Exercise objective:
Reproduce, word for word, the lines in the material below starting with the one that has "open mind and a proactive" and going on through the one that has "prioritize your medical". Leave out all pictures.
────────────────────
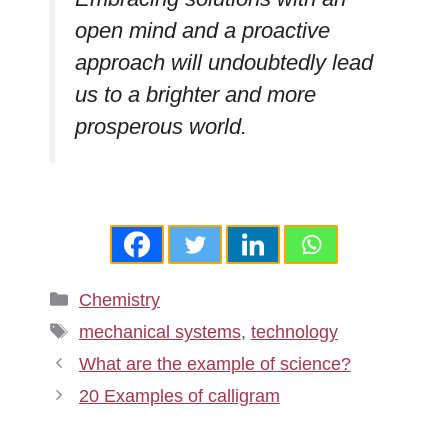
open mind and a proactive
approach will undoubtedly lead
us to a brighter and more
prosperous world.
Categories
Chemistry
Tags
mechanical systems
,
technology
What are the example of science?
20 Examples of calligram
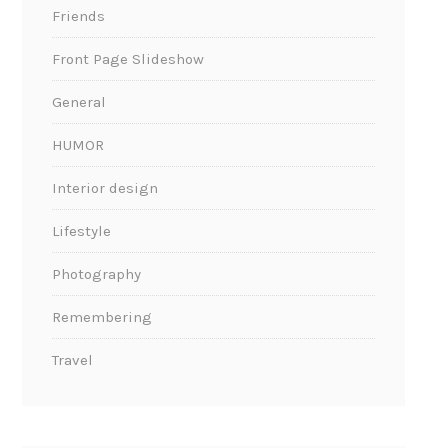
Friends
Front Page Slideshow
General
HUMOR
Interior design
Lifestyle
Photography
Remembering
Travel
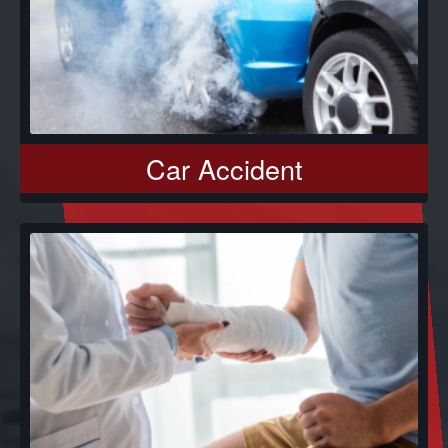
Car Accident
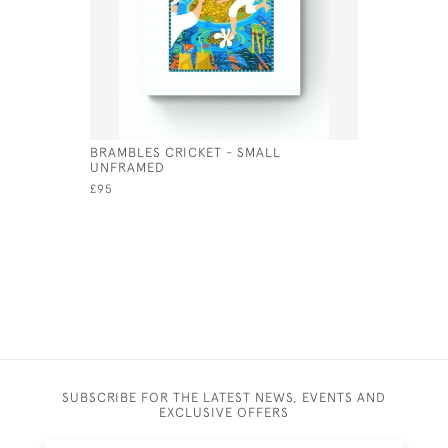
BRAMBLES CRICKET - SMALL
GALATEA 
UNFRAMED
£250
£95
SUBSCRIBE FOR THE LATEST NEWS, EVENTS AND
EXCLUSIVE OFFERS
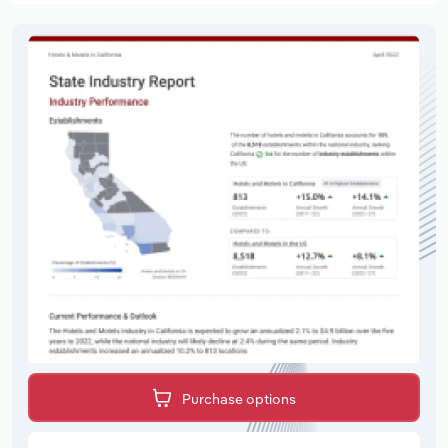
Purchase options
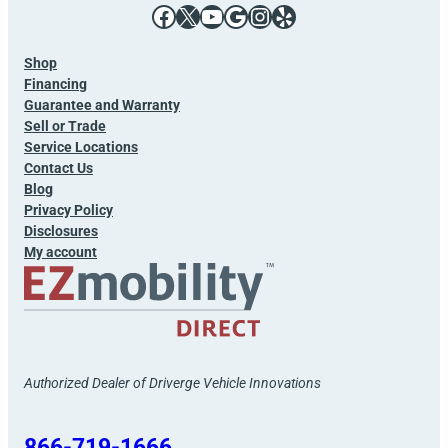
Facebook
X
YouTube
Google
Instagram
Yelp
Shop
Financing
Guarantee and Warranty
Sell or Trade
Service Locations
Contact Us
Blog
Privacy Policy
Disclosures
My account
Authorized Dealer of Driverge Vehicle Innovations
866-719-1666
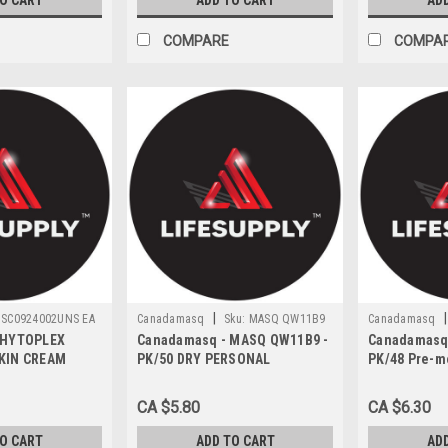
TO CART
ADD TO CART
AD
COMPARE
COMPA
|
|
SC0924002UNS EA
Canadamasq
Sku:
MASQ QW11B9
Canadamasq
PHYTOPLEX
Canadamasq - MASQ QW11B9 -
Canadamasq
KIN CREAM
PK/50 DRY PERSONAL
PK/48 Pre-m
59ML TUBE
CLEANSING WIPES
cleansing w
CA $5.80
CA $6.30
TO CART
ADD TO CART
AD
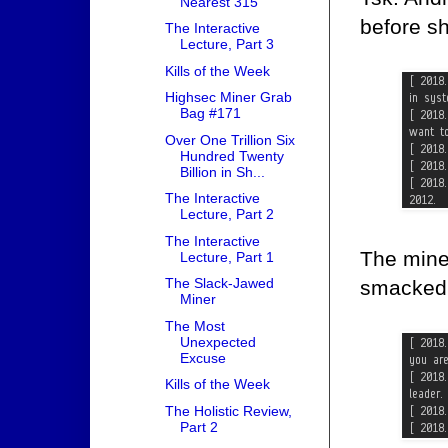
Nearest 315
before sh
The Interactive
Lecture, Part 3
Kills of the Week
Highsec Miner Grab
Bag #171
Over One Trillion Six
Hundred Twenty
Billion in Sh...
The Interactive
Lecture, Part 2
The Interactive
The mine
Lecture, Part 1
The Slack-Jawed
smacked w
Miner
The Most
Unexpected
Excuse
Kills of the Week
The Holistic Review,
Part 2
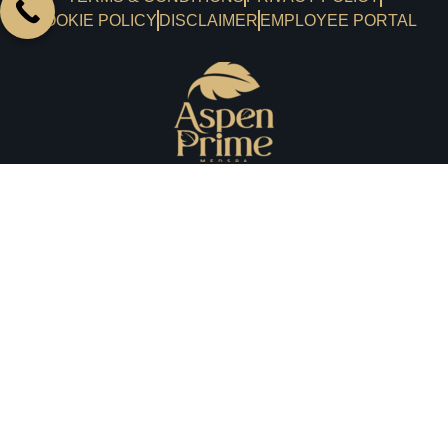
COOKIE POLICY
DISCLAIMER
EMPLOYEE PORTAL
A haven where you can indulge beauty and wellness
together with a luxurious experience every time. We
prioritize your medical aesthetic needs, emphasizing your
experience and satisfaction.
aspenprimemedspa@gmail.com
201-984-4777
────────────────────
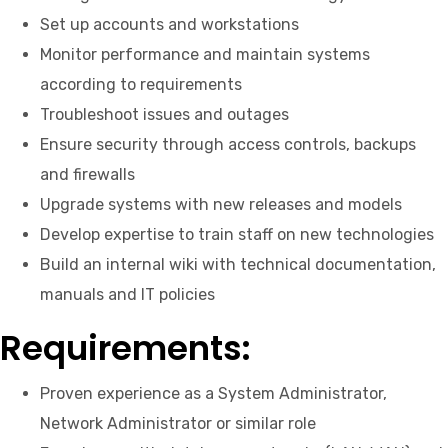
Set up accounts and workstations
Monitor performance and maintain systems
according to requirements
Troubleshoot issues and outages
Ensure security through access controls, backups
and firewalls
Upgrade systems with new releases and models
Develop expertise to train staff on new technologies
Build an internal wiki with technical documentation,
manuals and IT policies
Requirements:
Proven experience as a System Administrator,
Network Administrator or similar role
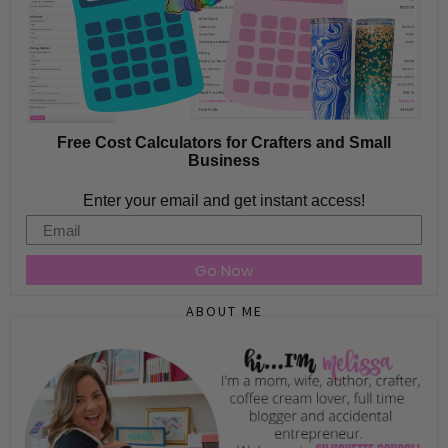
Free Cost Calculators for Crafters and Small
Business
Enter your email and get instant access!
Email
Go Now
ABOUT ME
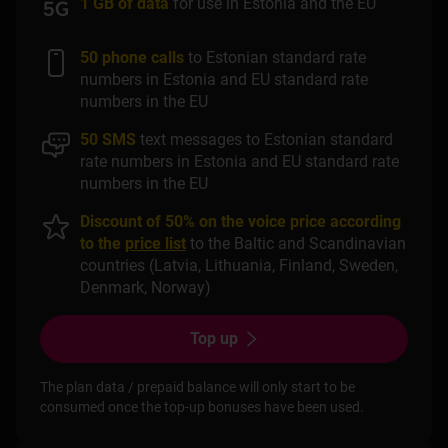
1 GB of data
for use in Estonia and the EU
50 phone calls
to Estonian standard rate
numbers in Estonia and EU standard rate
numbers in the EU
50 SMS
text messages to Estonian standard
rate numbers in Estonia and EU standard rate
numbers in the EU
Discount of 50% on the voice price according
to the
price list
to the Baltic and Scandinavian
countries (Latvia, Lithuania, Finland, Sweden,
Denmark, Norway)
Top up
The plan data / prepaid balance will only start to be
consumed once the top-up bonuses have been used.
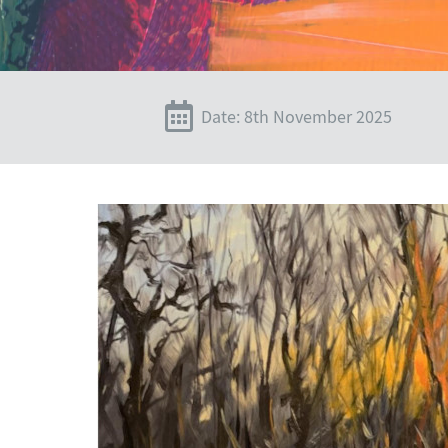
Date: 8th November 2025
────────────────────
Solution for this task:
open mind and a proactive
approach will undoubtedly lead
us to a brighter and more
prosperous world.
Categories
Chemistry
Tags
mechanical systems
,
technology
What are the example of science?
20 Examples of calligram
Friends
Front Page Slideshow
General
HUMOR
Interior design
Lifestyle
Photography
Remembering
Travel
Car Accident
BRAMBLES CRICKET - SMALL
GALATEA 
UNFRAMED
£250
£95
SUBSCRIBE FOR THE LATEST NEWS, EVENTS AND
EXCLUSIVE OFFERS
Purchase options
Facebook
X
YouTube
Google
Instagram
Yelp
Shop
Financing
Guarantee and Warranty
Sell or Trade
Service Locations
Contact Us
Blog
Privacy Policy
Disclosures
My account
Authorized Dealer of Driverge Vehicle Innovations
866-719-1666
TO CART
ADD TO CART
AD
COMPARE
COMPA
|
|
SC0924002UNS EA
Canadamasq
Sku:
MASQ QW11B9
Canadamasq
PHYTOPLEX
Canadamasq - MASQ QW11B9 -
Canadamasq
KIN CREAM
PK/50 DRY PERSONAL
PK/48 Pre-m
59ML TUBE
CLEANSING WIPES
cleansing w
CA $5.80
CA $6.30
TO CART
ADD TO CART
AD
Nearest 315
before sh
The Interactive
Lecture, Part 3
Kills of the Week
Highsec Miner Grab
Bag #171
Over One Trillion Six
Hundred Twenty
Billion in Sh...
The Interactive
Lecture, Part 2
The Interactive
The mine
Lecture, Part 1
The Slack-Jawed
smacked w
Miner
The Most
Unexpected
Excuse
Kills of the Week
The Holistic Review,
Part 2
COOKIE POLICY
DISCLAIMER
EMPLOYEE PORTAL
A haven where you can indulge beauty and wellness
together with a luxurious experience every time. We
prioritize your medical aesthetic needs, emphasizing your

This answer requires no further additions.